An airline’s boarding practices certainly come within the ambit of the “airline services” which it provides to its customers. We expressly recognized this in our original opinion. 923 F.2d at 660. Aside from a state law explicitly barring the practice, one strains to conceive of an action which could relate to those services more directly than a lawsuit seeking damages for the inevitable result of those boarding practices — a passenger getting “bumped.”

The majority in effect concludes that West’s suit is not “related to” airline services. The opinion’s invocation of the “tenuous connection” language avoids having to make that statement, but it says the same thing. As I read the case, Morales’ “tenuous, remote, or peripheral” language is simply the other side of the “related to” coin. See 504 U.S. at-, 112 S.Ct. at 2040. If an action has too tenuous an effect on airline rates (or services), it is not ‘'related to” those services, and is not preempted by § 1305 of the ADA. I would find that West’s action does relate to airline services and is therefore preempted under the ADA.

As the majority points out, the FAA has promulgated a regulation directed to this precise circumstance. See 14 C.F.R. § 250.9 (1990). This regulation expressly provides for a “bumped” passenger to elect to seek damages “in a court of law or in some other manner.” 14 C.F.R. § 250.9(b). The existence of this regulation, however, does not support a finding that such a suit in state court is not preempted by the ADA.

The fact that the FAA found it necessary to draft regulations addressing the situation of the bumped passenger lends further support to the conclusion that a passenger’s suit for damages from that practice “relates to” airline services. In addition, where the act itself sets forth a broad and effective statement of its preemptive effect, the FAA is powerless to create exceptions by way of administrative regulation. I believe that is the case here. Section 1305 of the ADA, in light of the teaching of Morales, preempts a state suit for damages for being bumped from a domestic flight. Any attempt-by the FAA to change that result by regulation is contrary to law.

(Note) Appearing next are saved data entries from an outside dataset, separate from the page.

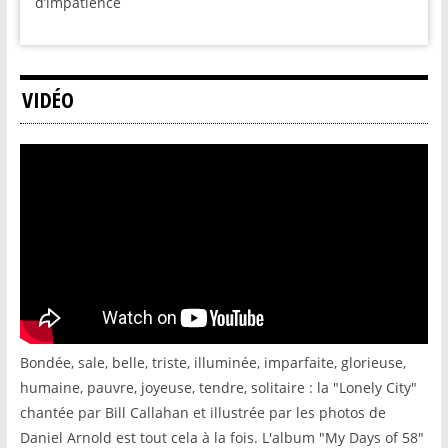
d’impatience
VIDÉO
Bondée, sale, belle, triste, illuminée, imparfaite, glorieuse,
humaine, pauvre, joyeuse, tendre, solitaire : la "Lonely City"
chantée par Bill Callahan et illustrée par les photos de
Daniel Arnold est tout cela à la fois. L'album "My Days of 58"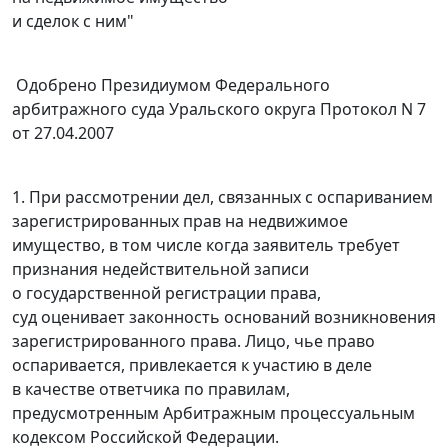
и сделок с ним"
Одобрено Президиумом Федерального
арбитражного суда Уральского округа Протокол N 7
от 27.04.2007
1. При рассмотрении дел, связанных с оспариванием
зарегистрированных прав на недвижимое
имущество, в том числе когда заявитель требует
признания недействительной записи
о государственной регистрации права,
суд оценивает законность оснований возникновения
зарегистрированного права. Лицо, чье право
оспаривается, привлекается к участию в деле
в качестве ответчика по правилам,
предусмотренным Арбитражным процессуальным
кодексом Российской Федерации.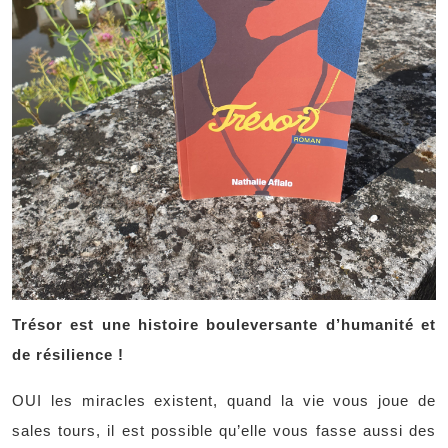
Trésor est une histoire bouleversante d’humanité et
de résilience !
OUI les miracles existent, quand la vie vous joue de
sales tours, il est possible qu’elle vous fasse aussi des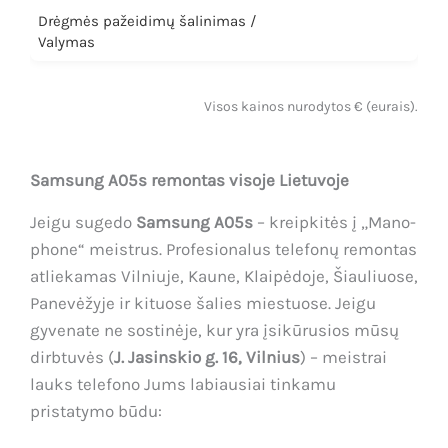
Drėgmės pažeidimų šalinimas /
Valymas
Visos kainos nurodytos € (eurais).
Samsung A05s remontas visoje Lietuvoje
Jeigu sugedo
Samsung A05s
– kreipkitės į „Mano-
phone“ meistrus. Profesionalus telefonų remontas
atliekamas Vilniuje, Kaune, Klaipėdoje, Šiauliuose,
Panevėžyje ir kituose šalies miestuose. Jeigu
gyvenate ne sostinėje, kur yra įsikūrusios mūsų
dirbtuvės (
J. Jasinskio g. 16, Vilnius
) – meistrai
lauks telefono Jums labiausiai tinkamu
pristatymo būdu: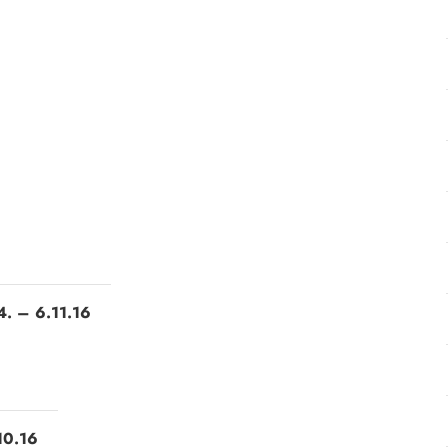
4. – 6.11.16
10.16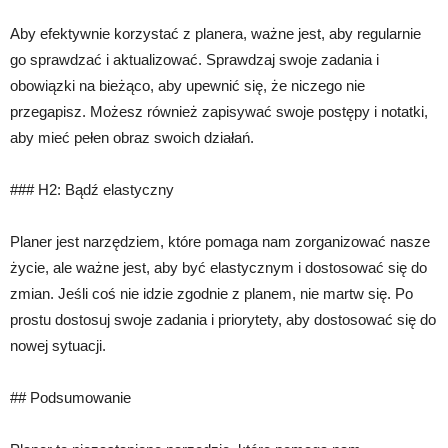
Aby efektywnie korzystać z planera, ważne jest, aby regularnie
go sprawdzać i aktualizować. Sprawdzaj swoje zadania i
obowiązki na bieżąco, aby upewnić się, że niczego nie
przegapisz. Możesz również zapisywać swoje postępy i notatki,
aby mieć pełen obraz swoich działań.
### H2: Bądź elastyczny
Planer jest narzędziem, które pomaga nam zorganizować nasze
życie, ale ważne jest, aby być elastycznym i dostosować się do
zmian. Jeśli coś nie idzie zgodnie z planem, nie martw się. Po
prostu dostosuj swoje zadania i priorytety, aby dostosować się do
nowej sytuacji.
## Podsumowanie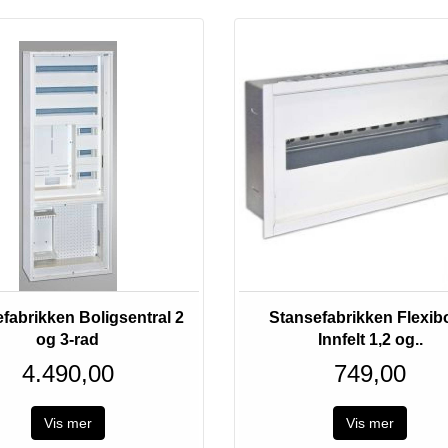
fabrikken Boligsentral 2
Stansefabrikken Flexib
og 3-rad
Innfelt 1,2 og..
4.490,00
749,00
Vis mer
Vis mer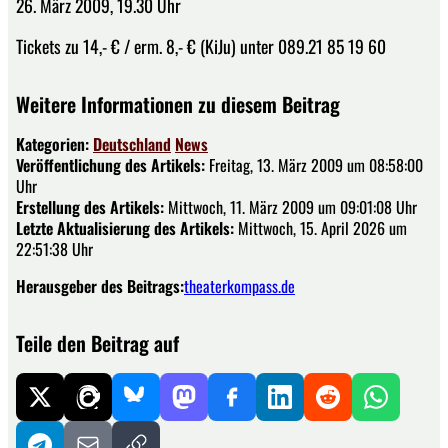
26. März 2009, 19.30 Uhr
Tickets zu 14,- € / erm. 8,- € (KiJu) unter 089.21 85 19 60
Weitere Informationen zu diesem Beitrag
Kategorien:
Deutschland
News
Veröffentlichung des Artikels:
Freitag, 13. März 2009 um 08:58:00
Uhr
Erstellung des Artikels:
Mittwoch, 11. März 2009 um 09:01:08 Uhr
Letzte Aktualisierung des Artikels:
Mittwoch, 15. April 2026 um
22:51:38 Uhr
Herausgeber des Beitrags:
theaterkompass.de
Teile den Beitrag auf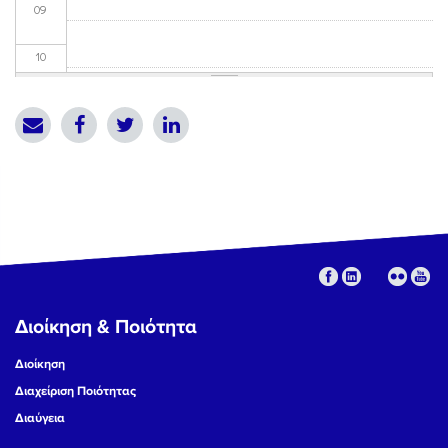
09
10
11
12
13
14
15
Διοίκηση & Ποιότητα
16
Διοίκηση
17
Διαχείριση Ποιότητας
Διαύγεια
18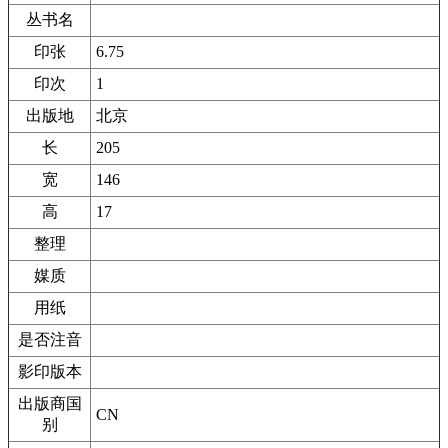
丛书名
印张
6.75
印次
1
出版地
北京
长
205
宽
146
高
17
整理
媒质
用纸
是否注音
影印版本
出版商国
CN
别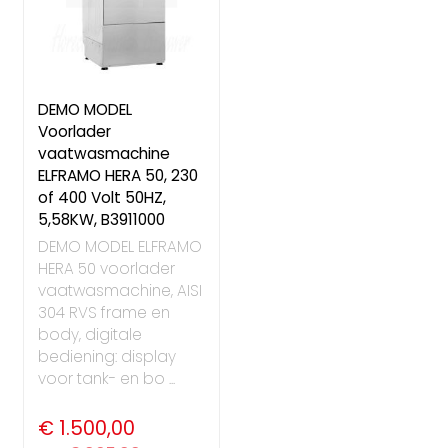
DEMO MODEL
Voorlader
vaatwasmachine
ELFRAMO HERA 50, 230
of 400 Volt 50HZ,
5,58KW, B3911000
DEMO MODEL ELFRAMO
HERA 50 voorlader
vaatwasmachine, AISI
304 RVS frame en
body, digitale
bediening: display
voor tank- en bo ...
€ 1.500,00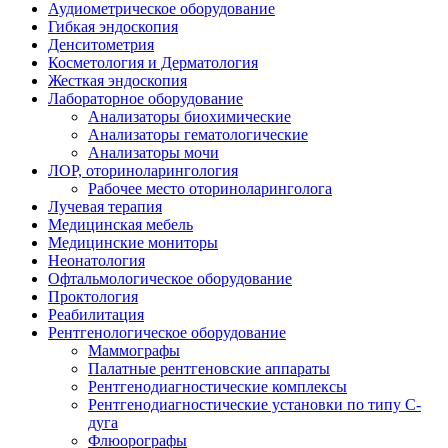
Аудиометрическое оборудование
Гибкая эндоскопия
Денситометрия
Косметология и Дерматология
Жесткая эндоскопия
Лабораторное оборудование
Анализаторы биохимические
Анализаторы гематологические
Анализаторы мочи
ЛОР, оториноларингология
Рабочее место оториноларинголога
Лучевая терапия
Медицинская мебель
Медицинские мониторы
Неонатология
Офтальмологическое оборудование
Проктология
Реабилитация
Рентгенологическое оборудование
Маммографы
Палатные рентгеновские аппараты
Рентгенодиагностические комплексы
Рентгенодиагностические установки по типу С-
дуга
Флюорографы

To be sure, a finding that West’s claim for compensatory damages is preempted by the ADA would obviate 14; C.F.R. § 250.9(b)(3)’s effect, at least as it applies to most state actions. However, we can only look to the *154agency regulations for guidance if there remains some ambiguity after Morales.

I do not believe Morales leaves room to doubt whether West’s claim “relates to” airline services, and I respectfully dissent.